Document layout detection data
◆ ◆ ◆ ◆
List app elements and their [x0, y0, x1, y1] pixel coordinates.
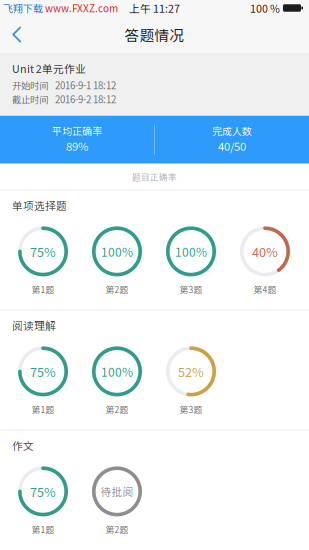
staticText: 题目正确率 — [132, 170, 177, 183]
button[interactable]: 75% — [6, 466, 80, 535]
staticText: 第1题 — [32, 403, 54, 415]
staticText: 75% — [30, 242, 56, 260]
staticText: 89% — [66, 138, 88, 154]
staticText: 第1题 — [32, 523, 54, 535]
button[interactable]: 75% — [6, 346, 80, 415]
staticText: 100 % — [250, 0, 280, 16]
staticText: 第1题 — [32, 283, 54, 295]
staticText: 100% — [101, 243, 133, 260]
staticText: 75% — [30, 362, 56, 380]
staticText: 2016-9-2 18:12 — [55, 92, 116, 106]
staticText: 作文 — [12, 438, 34, 453]
staticText: 截止时间 — [12, 92, 48, 106]
staticText: 第3题 — [180, 283, 202, 295]
button[interactable]: 100% — [80, 226, 154, 295]
staticText: 答题情况 — [124, 24, 184, 45]
staticText: 第3题 — [180, 403, 202, 415]
button[interactable]: Back — [0, 20, 38, 49]
staticText: 上午 11:27 — [129, 0, 180, 16]
staticText: 第4题 — [254, 283, 276, 295]
staticText: Unit 2单元作业 — [12, 61, 86, 76]
staticText: 飞翔下载 — [3, 1, 43, 15]
staticText: 平均正确率 — [52, 124, 102, 138]
staticText: 第2题 — [106, 523, 128, 535]
staticText: 75% — [30, 482, 56, 500]
button[interactable]: 100% — [154, 226, 228, 295]
button[interactable]: 52% — [154, 346, 228, 415]
staticText: 开始时间 — [12, 78, 48, 92]
staticText: 待批阅 — [100, 484, 134, 499]
staticText: 100% — [175, 243, 207, 260]
button[interactable]: 40% — [228, 226, 302, 295]
staticText: 阅读理解 — [12, 318, 56, 333]
staticText: 40% — [252, 242, 278, 260]
button[interactable]: 75% — [6, 226, 80, 295]
staticText: 52% — [178, 362, 204, 380]
staticText: 100% — [101, 363, 133, 380]
staticText: 完成人数 — [212, 124, 252, 138]
staticText: www.FXXZ.com — [43, 1, 118, 15]
staticText: 第2题 — [106, 283, 128, 295]
staticText: 单项选择题 — [12, 198, 67, 213]
button[interactable]: 待批阅 — [80, 466, 154, 535]
staticText: 第2题 — [106, 403, 128, 415]
staticText: 40/50 — [218, 138, 246, 154]
button[interactable]: 100% — [80, 346, 154, 415]
staticText: 2016-9-1 18:12 — [55, 78, 116, 92]
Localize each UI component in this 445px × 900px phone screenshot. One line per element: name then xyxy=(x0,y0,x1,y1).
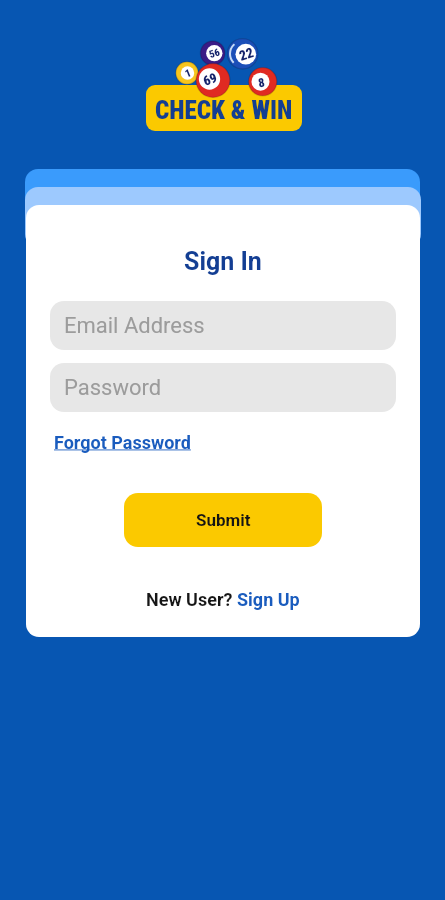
button[interactable]: Submit xyxy=(124,493,322,547)
button[interactable]: Email Address xyxy=(50,301,396,350)
staticText: Submit xyxy=(196,510,251,530)
staticText: Sign In xyxy=(184,247,262,276)
staticText: CHECK & WIN xyxy=(155,96,293,125)
button[interactable]: Sign Up xyxy=(237,589,300,610)
staticText: 69 xyxy=(201,69,219,89)
button[interactable]: Password xyxy=(50,363,396,412)
button[interactable]: Forgot Password xyxy=(54,432,191,453)
staticText: 1 xyxy=(183,66,193,81)
staticText: 56 xyxy=(207,45,222,60)
staticText: New User? xyxy=(146,589,237,610)
staticText: 22 xyxy=(237,44,256,64)
staticText: 8 xyxy=(257,74,266,90)
staticText: Sign Up xyxy=(237,589,300,610)
staticText: Email Address xyxy=(64,313,205,339)
staticText: Password xyxy=(64,375,162,401)
staticText: Forgot Password xyxy=(54,432,191,453)
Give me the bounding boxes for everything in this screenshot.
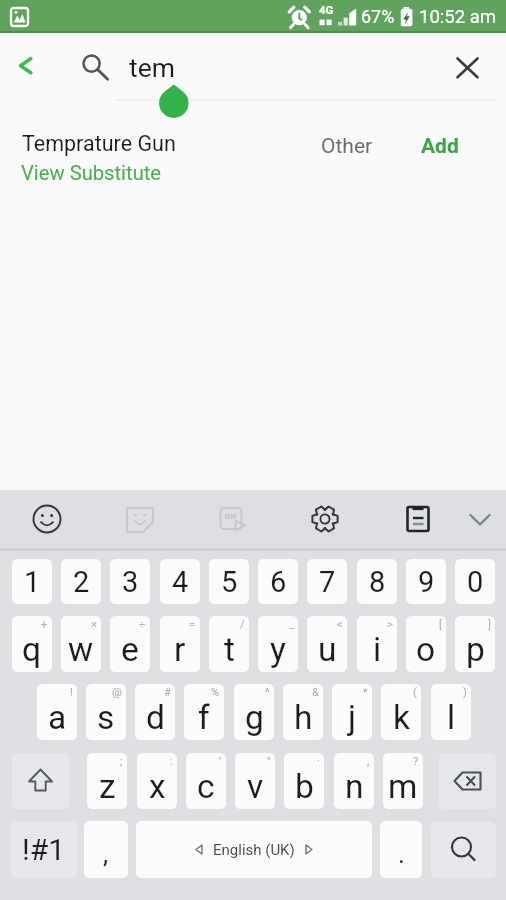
button[interactable]: Backspace [439,753,496,809]
staticText: r [174,630,186,669]
button[interactable]: " [235,753,275,809]
staticText: View Substitute [21,161,162,185]
staticText: s [97,698,115,737]
button[interactable]: & [283,684,323,740]
button[interactable]: ; [87,753,127,809]
staticText: , [367,755,370,768]
button[interactable]: < [307,616,347,672]
button[interactable]: Shift [12,753,69,809]
button[interactable]: * [332,684,372,740]
button[interactable]: : [137,753,177,809]
button[interactable]: ! [37,684,77,740]
button[interactable]: 8 [357,559,397,604]
staticText: ? [413,755,419,768]
staticText: g [245,698,264,737]
staticText: l [447,698,456,737]
staticText: q [22,630,42,669]
staticText: m [388,767,418,806]
button[interactable]: Hide keyboard [457,496,503,542]
button[interactable]: 9 [406,559,446,604]
staticText: : [170,755,173,768]
button[interactable]: 4 [160,559,200,604]
button[interactable]: / [209,616,249,672]
button[interactable]: Clear search [447,47,488,88]
button[interactable]: = [160,616,200,672]
staticText: f [198,698,210,737]
staticText: i [373,630,382,669]
staticText: 8 [369,565,386,599]
staticText: . [398,839,405,869]
staticText: 0 [467,565,484,599]
button[interactable]: ] [455,616,495,672]
staticText: < [337,618,343,631]
staticText: 5 [221,565,238,599]
staticText: , [103,839,109,869]
staticText: · [317,755,320,768]
button[interactable]: 7 [307,559,347,604]
staticText: 67% [361,6,395,27]
staticText: 10:52 am [419,6,496,28]
button[interactable]: # [135,684,175,740]
button[interactable]: ? [383,753,423,809]
button[interactable]: 2 [61,559,101,604]
staticText: o [416,630,436,669]
button[interactable]: % [184,684,224,740]
staticText: " [267,755,271,768]
button[interactable]: !#1 [11,821,77,878]
button[interactable]: English (UK) [136,821,372,878]
button[interactable]: 3 [110,559,150,604]
staticText: English (UK) [213,841,295,859]
button[interactable]: ÷ [110,616,150,672]
staticText: ’ [219,755,222,768]
staticText: u [318,630,337,669]
staticText: 2 [73,565,90,599]
button[interactable]: 1 [12,559,52,604]
button[interactable]: 6 [258,559,298,604]
staticText: v [247,767,264,806]
button[interactable]: Add [415,128,475,160]
button[interactable]: > [357,616,397,672]
button[interactable]: 0 [455,559,495,604]
button[interactable]: 5 [209,559,249,604]
button[interactable]: ^ [234,684,274,740]
button[interactable]: Stickers [117,496,163,542]
staticText: t [224,630,235,669]
staticText: 4 [172,565,189,599]
button[interactable]: Search [431,821,496,878]
staticText: @ [112,686,122,699]
button[interactable]: GIF [209,496,255,542]
button[interactable]: Temprature Gun [0,128,506,198]
staticText: * [363,686,368,699]
button[interactable]: Emoji [24,496,70,542]
staticText: > [387,618,393,631]
button[interactable]: ) [431,684,471,740]
button[interactable]: . [380,821,422,878]
button[interactable]: Clipboard [395,496,441,542]
button[interactable]: + [12,616,52,672]
button[interactable]: Settings [302,496,348,542]
button[interactable]: Back [5,32,46,73]
button[interactable]: [ [406,616,446,672]
button[interactable]: × [61,616,101,672]
staticText: ( [413,686,417,699]
staticText: ) [463,686,467,699]
staticText: !#1 [22,832,66,867]
staticText: e [121,630,139,669]
button[interactable]: _ [258,616,298,672]
button[interactable]: ’ [186,753,226,809]
button[interactable]: , [334,753,374,809]
staticText: × [91,618,97,631]
staticText: c [197,767,215,806]
staticText: # [164,686,171,699]
staticText: d [146,698,165,737]
staticText: + [41,618,48,631]
button[interactable]: , [84,821,128,878]
staticText: tem [129,52,175,83]
button[interactable]: · [284,753,324,809]
staticText: 3 [122,565,139,599]
staticText: 9 [418,565,435,599]
staticText: % [211,686,220,699]
button[interactable]: ( [381,684,421,740]
staticText: = [189,618,196,631]
button[interactable]: @ [86,684,126,740]
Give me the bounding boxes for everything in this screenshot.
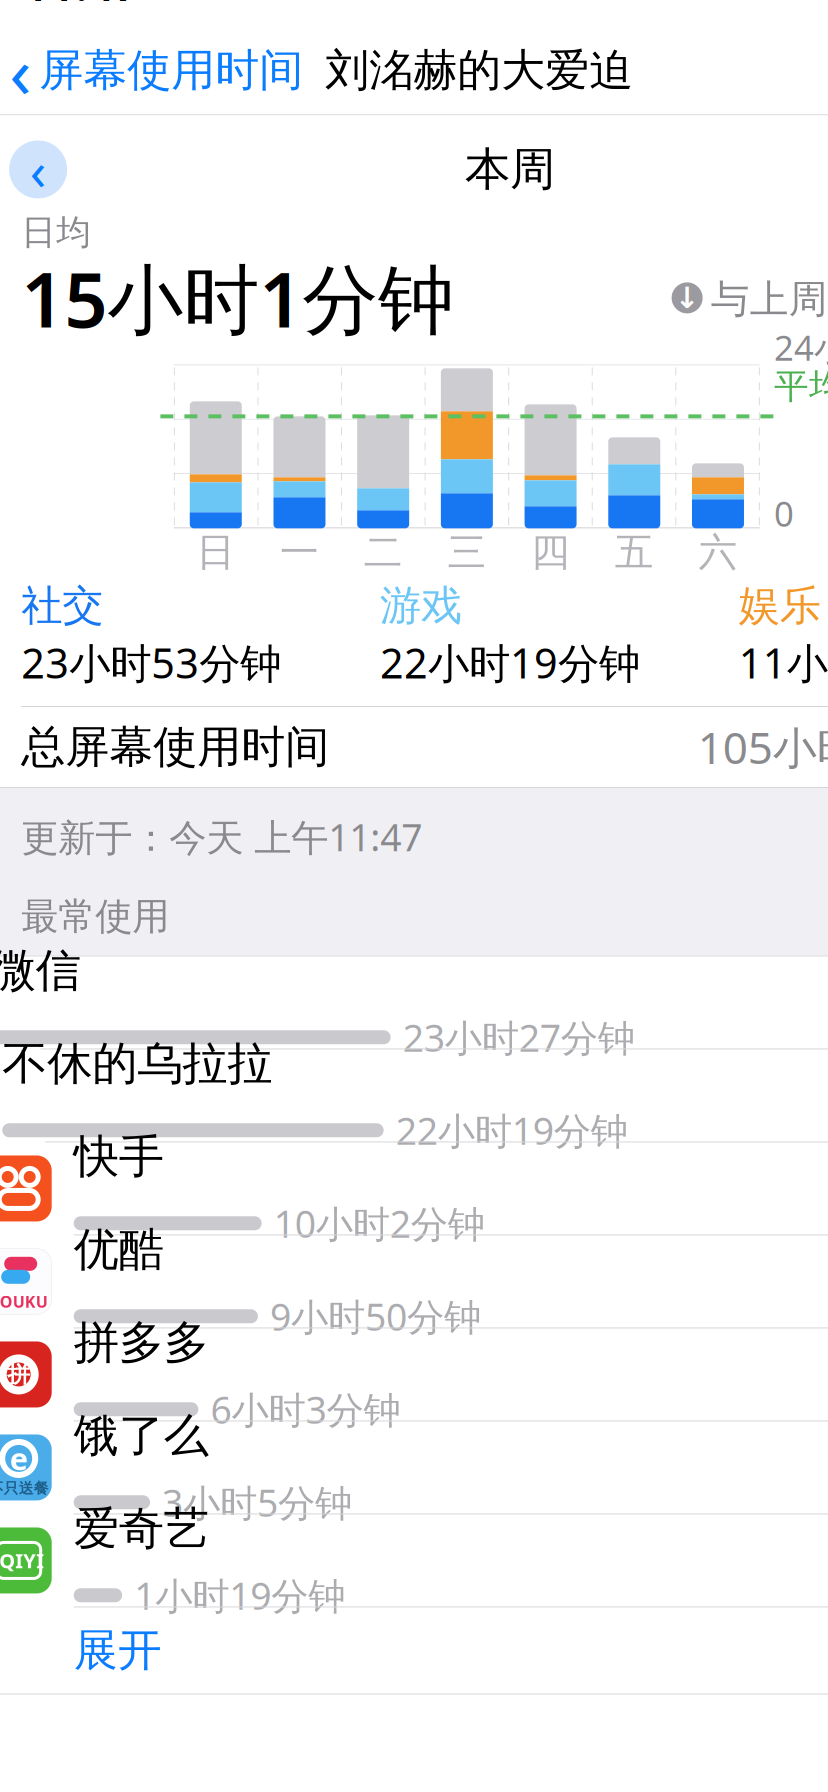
staticText: 快手	[74, 1129, 164, 1184]
staticText: 22小时19分钟	[380, 635, 640, 690]
staticText: ‹	[9, 23, 31, 118]
staticText: 刘洺赫的大爱迫	[325, 43, 633, 97]
staticText: 本周	[465, 142, 555, 197]
staticText: 10小时2分钟	[274, 1198, 485, 1248]
staticText: 105小时13分钟	[698, 718, 828, 776]
staticText: 总屏幕使用时间	[21, 720, 329, 774]
staticText: 游戏	[380, 580, 462, 631]
staticText: 1小时19分钟	[134, 1570, 345, 1620]
staticText: 屏幕使用时间	[39, 43, 303, 97]
button[interactable]: YOUKU	[0, 1235, 828, 1328]
staticText: 一	[280, 529, 319, 576]
button[interactable]: 总屏幕使用时间	[0, 707, 828, 787]
button[interactable]: 不休的乌拉拉	[0, 1049, 828, 1142]
staticText: 不休的乌拉拉	[2, 1036, 272, 1092]
staticText: 展开	[74, 1623, 162, 1677]
button[interactable]: 上一周	[9, 140, 67, 198]
staticText: 爱奇艺	[74, 1501, 209, 1556]
staticText: 24小时	[774, 324, 828, 370]
staticText: e	[10, 1438, 28, 1479]
staticText: 6小时3分钟	[210, 1384, 400, 1434]
staticText: 0	[774, 490, 794, 536]
staticText: 与上周比浮动7%	[711, 272, 828, 324]
staticText: 三	[447, 529, 486, 576]
staticText: 23小时27分钟	[403, 1012, 635, 1062]
staticText: iQIYI	[0, 1547, 44, 1574]
staticText: 22小时19分钟	[396, 1106, 628, 1155]
staticText: 娱乐	[739, 580, 821, 631]
button[interactable]: 快手	[0, 1142, 828, 1235]
staticText: 日	[196, 529, 235, 576]
staticText: 拼	[7, 1360, 30, 1388]
staticText: ↓	[675, 281, 700, 315]
staticText: 15小时1分钟	[21, 247, 454, 348]
staticText: 9小时50分钟	[270, 1292, 481, 1341]
button[interactable]: ‹	[9, 15, 303, 126]
staticText: 不只送餐	[0, 1479, 49, 1497]
staticText: 23小时53分钟	[21, 635, 281, 690]
staticText: 四	[531, 529, 570, 576]
staticText: 饿了么	[74, 1408, 209, 1464]
staticText: 优酷	[74, 1222, 164, 1278]
staticText: 日均	[21, 211, 91, 254]
staticText: 11:47	[23, 0, 140, 14]
staticText: 微信	[0, 943, 81, 998]
button[interactable]: iQIYI	[0, 1514, 828, 1607]
button[interactable]: e	[0, 1421, 828, 1514]
staticText: 五	[615, 529, 654, 576]
staticText: 拼多多	[74, 1315, 209, 1370]
staticText: 更新于：今天 上午11:47	[21, 812, 422, 862]
button[interactable]: 微信	[0, 956, 828, 1049]
staticText: 最常使用	[21, 894, 169, 940]
staticText: 3小时5分钟	[162, 1478, 352, 1527]
staticText: ‹	[30, 134, 47, 205]
staticText: 社交	[21, 580, 103, 631]
staticText: 平均	[774, 365, 828, 408]
button[interactable]: 展开	[0, 1607, 828, 1693]
staticText: 11小时56分钟	[739, 635, 828, 690]
staticText: 六	[698, 529, 738, 576]
staticText: YOUKU	[0, 1291, 48, 1312]
staticText: 二	[364, 529, 403, 576]
button[interactable]: 拼	[0, 1328, 828, 1421]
◆ ◆ ◆ ◆
Exercise: Every line of the entries above that contains the word "Email" must be tallied, and the number alone reported.

Finished task: 2